Number of claimants in this memorandum, 1.

Savage, Virginia, et al., including
Savage, James L.
Savage, David L.
Savage, Sarah Virginia.
Savage, Melvin F.
Savage, Earl V.
Savage, Ernest V.
Savage, Omer.
Savage, Sylvia O.
Savage, Mable P.

Chickasaws by blood. Indian Office files: Land. 5370-19088. These persons are undoubtedly Chickasaws by blood, being members of a well known Chickasaw family, a number of whose members have been enrolled on the approved rolls. It is claimed and is probably true that Mrs. Savage is a cousin of Hon. Charles Carter, who is an enrolled Chickasaw by blood. She was born in the Choctaw-Chickasaw country and claims that her home was therein until after she was married. The governor of the Chickasaw Nation recommends favorable consideration of the petition. The only question of importance so far as Mrs. Savage is concerned is whether she lost her Indian right by removal to Colorado. There was no law of expatriation in the Chickasaw Nation, and in view of the enrollment of other absentees the case should be given reconsideration. The children may have less right than the mother, as there is to be considered in connection with some of them the effect of birth outside of the nation to an alien father. Number of claimants In this memorandum, 10.

Choctaws By Blood
(See Indian Office flies.)

Scarborough, Jerry
One-fourth blood Choctaw. Residence, Pontotoc County, Choctaw-Chickasaw country, since 1881.

Adams, Mollie. et al.
One-fourth blood Choctaw. Born and raised in the Choctaw-Chickasaw country. Member of Scarborough family.

Dunham, Nannie.
One-fourth blood Choctaw. Residence, Indian Territory since 1895. Member of Scarborough family.

Scarborough, John.
One-fourth blood. Removed to Indian Territory prior to June 28, 1898. Brother of Nannie Dunham.

Riddle, Wincy.
Claims over half Choctaw. Residence, Choctaw Nation since 1887.

Crutchfield, Everett.
Other members same family on approved rolls.

Bumgarner, George A.
Scheduled for enrollment by Commissioner to the Five Civilized Tribes. Denied enrollment on jurisdictional grounds.
Approximate number of claimants in this memorandum, 10.

Schufeldt, Charles E.
Cherokee by adoption. Files: Records of Commissioner to the Five Civilized Tribes and letter of Martha Ann Schufeldt of March 16, 1909, on file in Indian Office. It is claimed that this boy is a member of the band of Shawnees who were adopted as Cherokees by treaty stipulations. It is also claimed that other children who are members of the same family have been enrolled.
Number of claimants in this memorandum, 1.

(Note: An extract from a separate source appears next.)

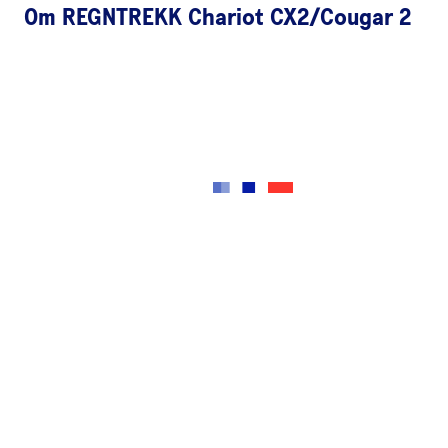
Om
REGNTREKK Chariot CX2/Cougar 2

Scott, Etta, et al (Including Etta Scott, her five minor children, and her sister).
Creek freedmen. Files: I. T. D. 4840. 12580-1905; also 22 A. A. G. 81. The applicants were denied enrollment on technical and Jurisdictional grounds, although having a clear legal right thereto under Article II of the treaty of 1866 between the Creeks and the United States. The first of these grounds was that application was not made until July 11, 1904. This would have been fatal prior to the act of April 26, 1906 (34 Stat.. 137), but by section I thereof authority was given to consider applications filed prior to December 1, 1905. Hence this defect was cured. The second ground upon which adverse action was possible was that the names of the principal applicants (heads of families) were not to be found on the Dunn roll, which was made “prior to March 14, 1867.” As to this it should be noted that the Dunn roll was an imperfect and incomplete roll in that it was completed more than five months prior to the termination of the year In which the Creek slaves were allowed to return to the Creek Nation by Article II of said treaty. The result of this was that beneficiaries under the treaty were deprived of five months of the time due them. It should be noted also that the older members were eligible to enrollment on the Dunn roll.
Number of claimants in this memorandum, 7.

Scott, Lucy. Melvin, Okla.
Cherokee freedman, new born. Files: Report of November 15, 1007, from Commissioner to the Five Civilized Tribes. Newborn case No. 542. Application was received May 31, 1906, for the enrollment under the act of April 26, 1906, of Lucy Scott, born September 21, 1903, a child of Jim Scott, a noncitizen of the Cherokee Nation, and Mary Scott, whose name appears upon the approved roll of Cherokee freedmen opposite No. 3755. This child was living March 4, 1906. When this application was first received Lucy Scott was listed for enrollment on Cherokee newborn card No. 2757. Instead of a Cherokee freedmen newborn card, it being recited in the application for the child’s enrollment that its mother. Mary Scott, was “a citizen by birth of the Cherokee Nation.” On February 7, 1907. Commissioner Bixby ordered the transfer of the name of Lucy Scott from the Cherokee newborn case to a Cherokee freedmen newborn case, it being found that the mother was enrolled as a Cherokee freedman. It appears that no further action was taken looking toward the enrollment of Lucy Scott until March 4, 1907, when Mr. Bixby wired the department as follows:

“From evidence now in my office it appears that minor Cherokee freedman applicant, Lucy Scott, is minor child of Mary Scott, Cherokee freedman roll number thirty-seven twenty-two; was born September twenty one, nineteen hundred three; living March four, nineteen hundred six; made application within time limited by act April twenty-six, nineteen hundred six, and has been listed on card number five forty-two. I recommend that said applicant, Lucy Scott, be placed on minor Cherokee freedmen roll and approved.”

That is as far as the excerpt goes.